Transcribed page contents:
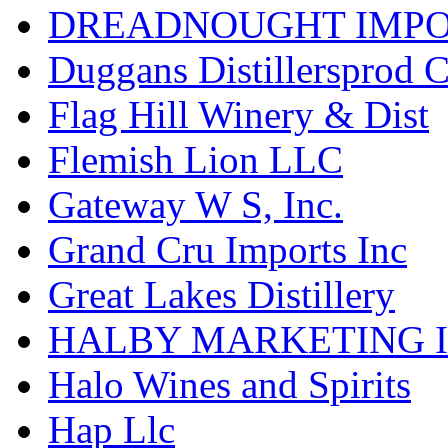
DREADNOUGHT IMPO
Duggans Distillersprod 
Flag Hill Winery & Dist
Flemish Lion LLC
Gateway W S, Inc.
Grand Cru Imports Inc
Great Lakes Distillery
HALBY MARKETING 
Halo Wines and Spirits
Hap Llc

• _What you should do_
Copy the records shown above in their entirety and exactly; images are to be left out.

• _Result of the exercise_
DREADNOUGHT IMPO
Duggans Distillersprod 
Flag Hill Winery & Dist
Flemish Lion LLC
Gateway W S, Inc.
Grand Cru Imports Inc
Great Lakes Distillery
HALBY MARKETING 
Halo Wines and Spirits
Hap Llc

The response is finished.